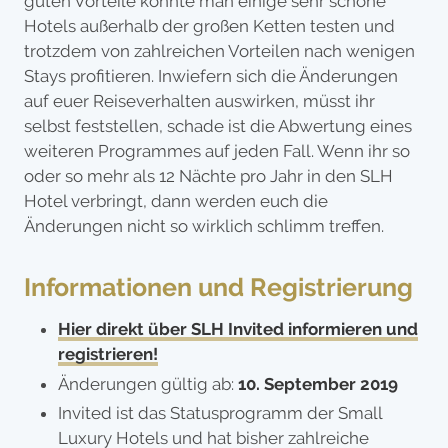
guten Vorteile konnte man einige sehr schöne
Hotels außerhalb der großen Ketten testen und
trotzdem von zahlreichen Vorteilen nach wenigen
Stays profitieren. Inwiefern sich die Änderungen
auf euer Reiseverhalten auswirken, müsst ihr
selbst feststellen, schade ist die Abwertung eines
weiteren Programmes auf jeden Fall. Wenn ihr so
oder so mehr als 12 Nächte pro Jahr in den SLH
Hotel verbringt, dann werden euch die
Änderungen nicht so wirklich schlimm treffen.
Informationen und Registrierung
Hier direkt über SLH Invited informieren und
registrieren!
Änderungen gültig ab:
10. September 2019
Invited ist das Statusprogramm der Small
Luxury Hotels und hat bisher zahlreiche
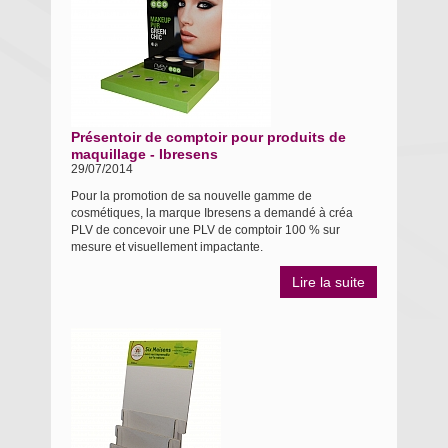
Présentoir de comptoir pour produits de
maquillage - Ibresens
29/07/2014
Pour la promotion de sa nouvelle gamme de
cosmétiques, la marque Ibresens a demandé à créa
PLV de concevoir une PLV de comptoir 100 % sur
mesure et visuellement impactante.
Lire la suite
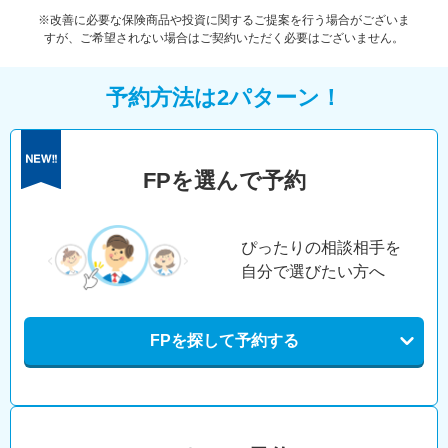
※改善に必要な保険商品や投資に関するご提案を行う場合がございま
すが、ご希望されない場合はご契約いただく必要はございません。
予約方法は2パターン！
FPを選んで予約
ぴったりの相談相手を
自分で選びたい方へ
FPを探して予約する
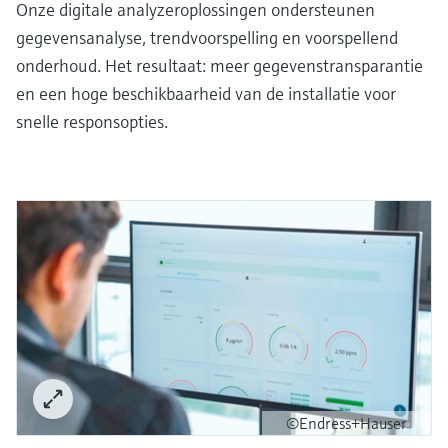
Onze digitale analyzeroplossingen ondersteunen
gegevensanalyse, trendvoorspelling en voorspellend
onderhoud. Het resultaat: meer gegevenstransparantie
en een hoge beschikbaarheid van de installatie voor
snelle responsopties.
©Endress+Hauser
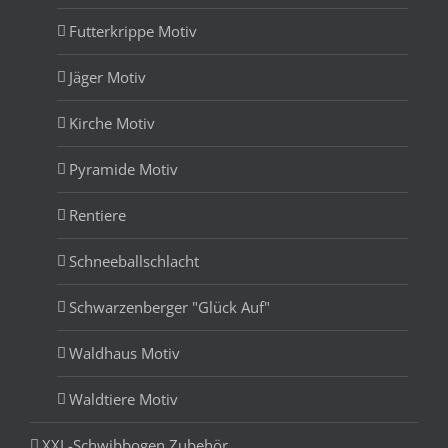
Futterkrippe Motiv
Jäger Motiv
Kirche Motiv
Pyramide Motiv
Rentiere
Schneeballschlacht
Schwarzenberger "Glück Auf"
Waldhaus Motiv
Waldtiere Motiv
XXL-Schwibbogen Zubehör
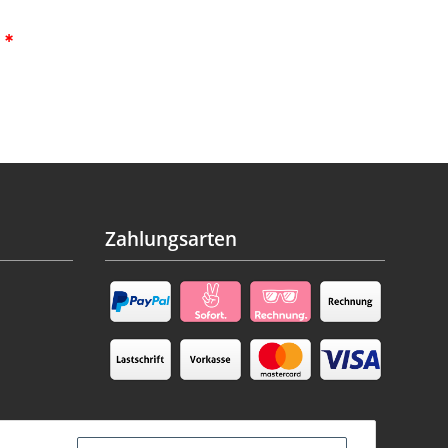
€
*
Zahlungsarten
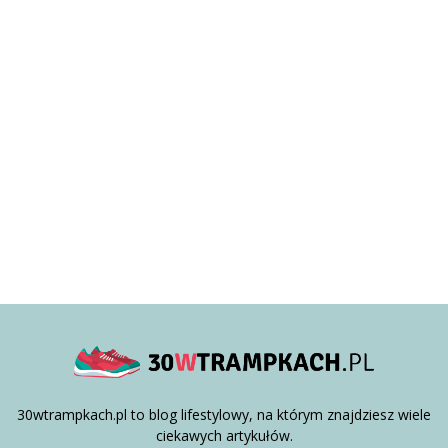
30wtrampkach.pl to blog lifestylowy, na którym znajdziesz wiele
ciekawych artykułów.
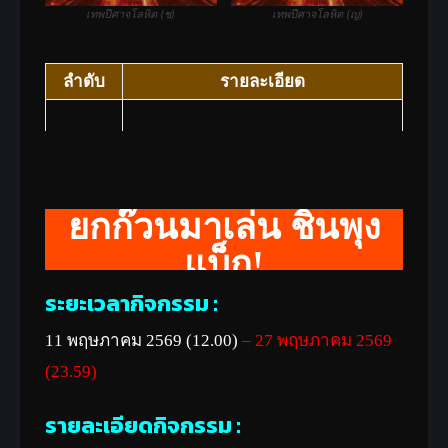
เทพปีศาจโลหิต (ช)
เทพปีศาจโลหิต (ญ)
ลำดับ
รายละเอียด
ลายปักมังกรเขียว(1วัน)
ยกก๊วนมาเล่น ชินพุง
(กิจกรรม)
แบ็ก!
Tier 1:
ปราณทั้งหมด +3, ค่าประสบการณ์
ระยะเวลากิจกรรม :
30,000
+100%, พลังโจมตีอาวุธ +7%
ID
อานุภาพวิชา +12%, พลังป้องกันรวม
11 พฤษภาคม 2569 (12.00)
–
27 พฤษภาคม
2569
ชุดเกราะ +12%, HP +600, MP +400,
(23.59)
โจมตีมอนสเตอร์ขนาดใหญ่ +200,
รายละเอียดกิจกรรม :
ป้องมอนสเตอร์ขนาดใหญ่ +200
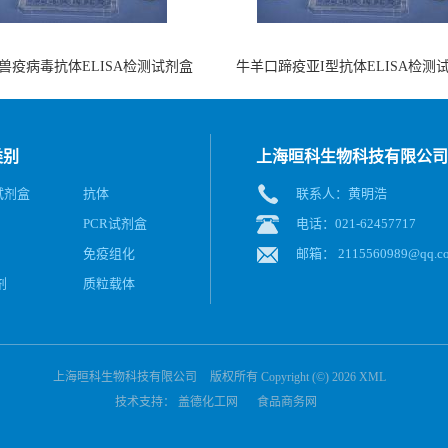
兽疫病毒抗体ELISA检测试剂盒
牛羊口蹄疫亚I型抗体ELISA检测
（酶联免疫法）
（阻断法）
类别
上海晅科生物科技有限公司
A试剂盒
抗体
联系人：黄明浩
PCR试剂盒
电话：021-62457717
免疫组化
邮箱：
2115560989@qq.c
剂
质粒载体
上海晅科生物科技有限公司
版权所有 Copyright (©) 2026
XML
技术支持：
盖德化工网
食品商务网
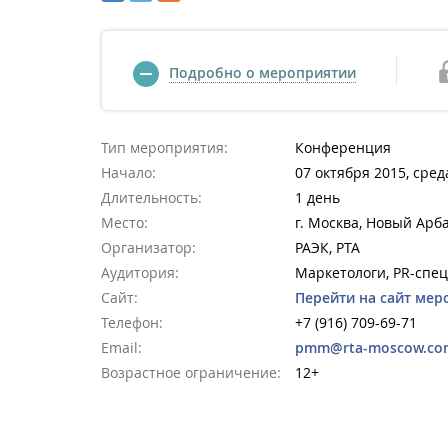
Подробно о мероприятии
Тип мероприятия:
Конференция
Начало:
07 октября 2015, сред
Длительность:
1 день
Место:
г. Москва, Новый Арба
Организатор:
РАЭК, РТА
Аудитория:
Маркетологи, PR-спе
Сайт:
Перейти на сайт мер
Телефон:
+7 (916) 709-69-71
Email:
pmm@rta-moscow.co
Возрастное ограничение:
12+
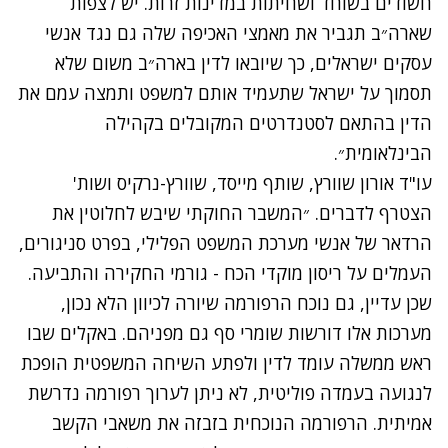
חשודים בשוחד ושחיתות במדינות זרות. יש לצפות
שארה״ב תגביר את מאמצי האכיפה שלה גם נגד אנשי
עסקים ישראלים, כך שיובאו לדין בארה״ב משום שלא
תסמוך על ישראל שתעמיד אותם למשפט ותמצה עמם את
הדין בהתאם לסטנדרטים המקובלים בקהילה
הבינלאומית״.
עו"ד אורון שוורץ, שותף מייסד, שוורץ-נרקיס ושות'
הצטרף לדברים. ״המשבר החוקתי שיבש לחלוטין את
הרדאר של אנשי מערכת המשפט הפלילי, בפרט סניגורים,
העמלים על ריסון מוקדי הכח - גורמי החקירה והתביעה.
שכן עדיין, גם נוכח הרפורמה שיורה לכיוון הלא נכון,
מערכות אלו דורשות שומרי סף גם מפניהם. באקלים שבו
ראש ממשלה עומד לדין ולפתע השיחה המשפטית הופכת
לנגועה בעמדה פוליטית, לא ניתן לערוך רפורמה נדרשת
אמיתית. הרפורמה הנוכחית בזבזה את משאבי הקשב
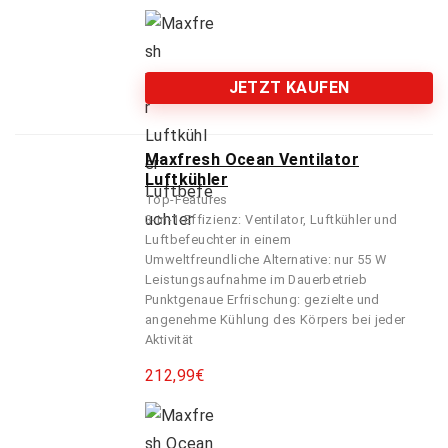
JETZT KAUFEN
Maxfresh Ocean Ventilator
Luftkühler
Top-Features
3-in-1-Effizienz: Ventilator, Luftkühler und
Luftbefeuchter in einem
Umweltfreundliche Alternative: nur 55 W
Leistungsaufnahme im Dauerbetrieb
Punktgenaue Erfrischung: gezielte und
angenehme Kühlung des Körpers bei jeder
Aktivität
212,99
€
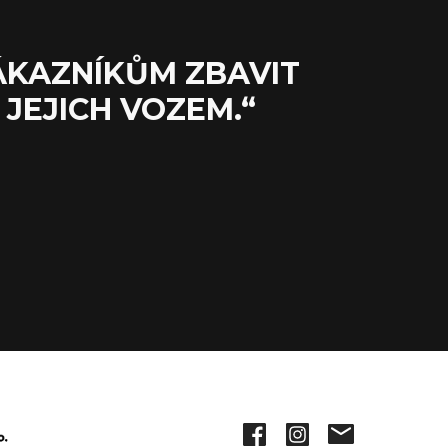
KAZNÍKŮM ZBAVIT
 JEJICH VOZEM.“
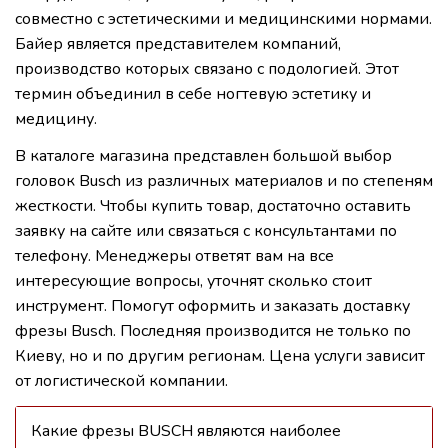
совместно с эстетическими и медицинскими нормами.
Байер является представителем компаний,
производство которых связано с подологией. Этот
термин объединил в себе ногтевую эстетику и
медицину.
В каталоге магазина представлен большой выбор
головок Busch из различных материалов и по степеням
жесткости. Чтобы купить товар, достаточно оставить
заявку на сайте или связаться с консультантами по
телефону. Менеджеры ответят вам на все
интересующие вопросы, уточнят сколько стоит
инструмент. Помогут оформить и заказать доставку
фрезы Busch. Последняя производится не только по
Киеву, но и по другим регионам. Цена услуги зависит
от логистической компании.
Какие фрезы BUSCH являются наиболее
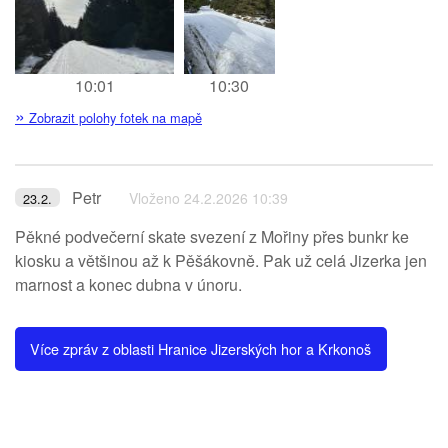
10:01
10:30
»
Zobrazit polohy fotek na mapě
Petr
Vloženo 24.2.2026 10:39
23.2.
Pěkné podvečerní skate svezení z Mořiny přes bunkr ke
kiosku a většinou až k Pěšákovně. Pak už celá Jizerka jen
marnost a konec dubna v únoru.
Více zpráv z oblasti Hranice Jizerských hor a Krkonoš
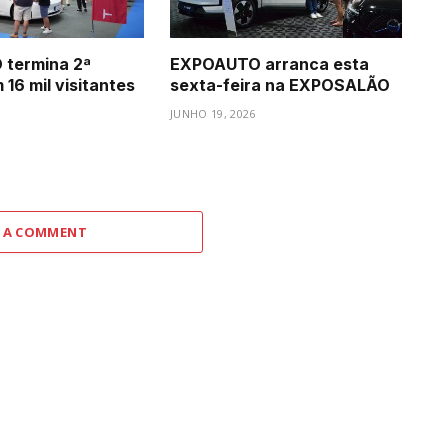
termina 2ª
EXPOAUTO arranca esta
16 mil visitantes
sexta-feira na EXPOSALÃO
JUNHO 19, 2026
 A COMMENT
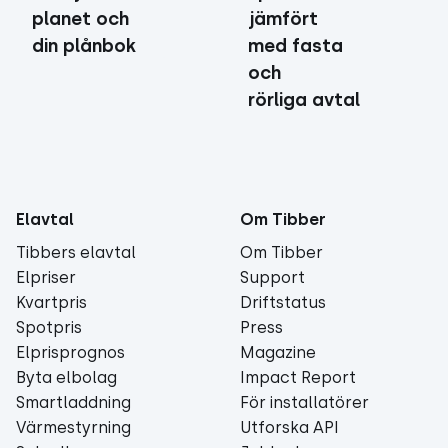
planet och
jämfört
din plånbok
med fasta
och
rörliga avtal
Elavtal
Om Tibber
Tibbers elavtal
Om Tibber
Elpriser
Support
Kvartpris
Driftstatus
Spotpris
Press
Elprisprognos
Magazine
Byta elbolag
Impact Report
Smartladdning
För installatörer
Värmestyrning
Utforska API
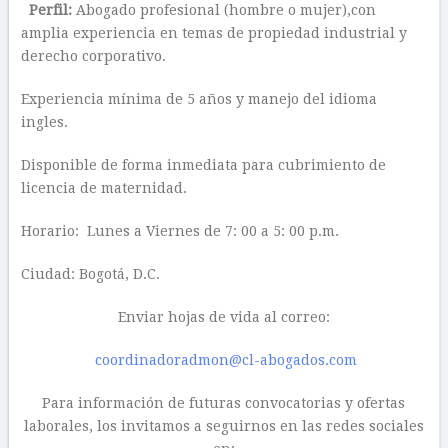
Perfil:
Abogado profesional (hombre o mujer),con
amplia experiencia en temas de propiedad industrial y
derecho corporativo.
Experiencia mínima de 5 años y manejo del idioma
ingles.
Disponible de forma inmediata para cubrimiento de
licencia de maternidad.
Horario: Lunes a Viernes de 7: 00 a 5: 00 p.m.
Ciudad: Bogotá, D.C.
Enviar hojas de vida al correo:
coordinadoradmon@cl-abogados.com
Para información de futuras convocatorias y ofertas
laborales, los invitamos a seguirnos en las redes sociales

#### Exercise objective
Pictures excluded, repeat the material above from its first line through the line containing "selbst feststellen, schade", both included.

#### Solution for this problem
guten Vorteile konnte man einige sehr schöne
Hotels außerhalb der großen Ketten testen und
trotzdem von zahlreichen Vorteilen nach wenigen
Stays profitieren. Inwiefern sich die Änderungen
auf euer Reiseverhalten auswirken, müsst ihr
selbst feststellen, schade ist die Abwertung eines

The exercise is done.